Please quote exactly the lines below from the line containing "niejsze zestawy startują" to the line containing "traktując liczbę pozycji", both lines included, and nothing else.

BEGIN

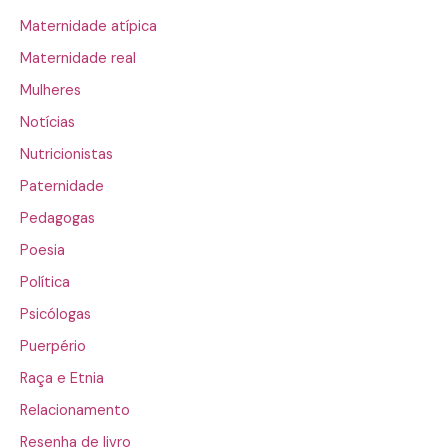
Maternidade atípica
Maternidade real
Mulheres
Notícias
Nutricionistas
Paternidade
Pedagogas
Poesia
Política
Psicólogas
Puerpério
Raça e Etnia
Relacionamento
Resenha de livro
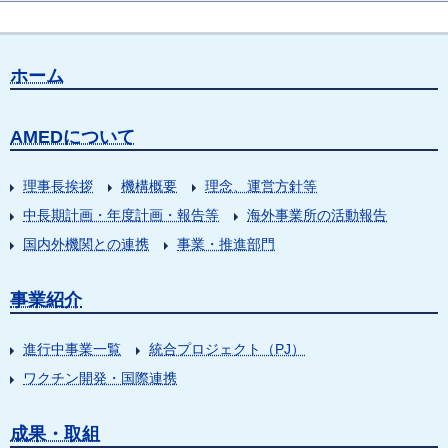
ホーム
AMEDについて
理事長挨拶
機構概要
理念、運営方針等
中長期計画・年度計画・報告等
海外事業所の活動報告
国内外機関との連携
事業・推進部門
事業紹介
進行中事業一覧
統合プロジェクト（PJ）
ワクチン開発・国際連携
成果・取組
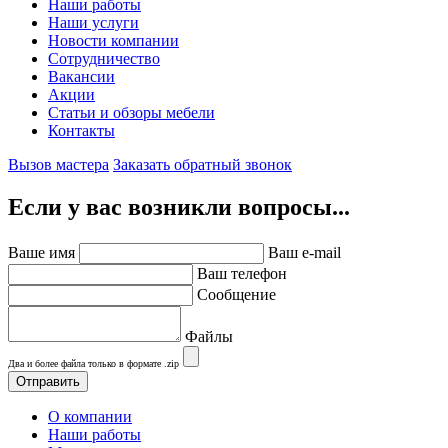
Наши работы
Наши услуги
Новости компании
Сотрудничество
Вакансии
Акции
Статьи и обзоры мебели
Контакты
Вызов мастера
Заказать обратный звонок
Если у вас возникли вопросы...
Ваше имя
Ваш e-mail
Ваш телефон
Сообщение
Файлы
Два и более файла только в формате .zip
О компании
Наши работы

END
BEGIN

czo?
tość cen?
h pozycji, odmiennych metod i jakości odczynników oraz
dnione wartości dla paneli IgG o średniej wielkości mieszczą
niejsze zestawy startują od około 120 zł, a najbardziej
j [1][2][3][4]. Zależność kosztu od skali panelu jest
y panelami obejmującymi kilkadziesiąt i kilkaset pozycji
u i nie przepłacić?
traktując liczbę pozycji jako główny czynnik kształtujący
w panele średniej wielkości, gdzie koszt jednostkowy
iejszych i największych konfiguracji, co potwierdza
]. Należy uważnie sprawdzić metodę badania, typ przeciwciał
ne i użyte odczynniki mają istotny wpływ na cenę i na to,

END

### [WRITTEN ANSWER]
niejsze zestawy startują od około 120 zł, a najbardziej
j [1][2][3][4]. Zależność kosztu od skali panelu jest
y panelami obejmującymi kilkadziesiąt i kilkaset pozycji
u i nie przepłacić?
traktując liczbę pozycji jako główny czynnik kształtujący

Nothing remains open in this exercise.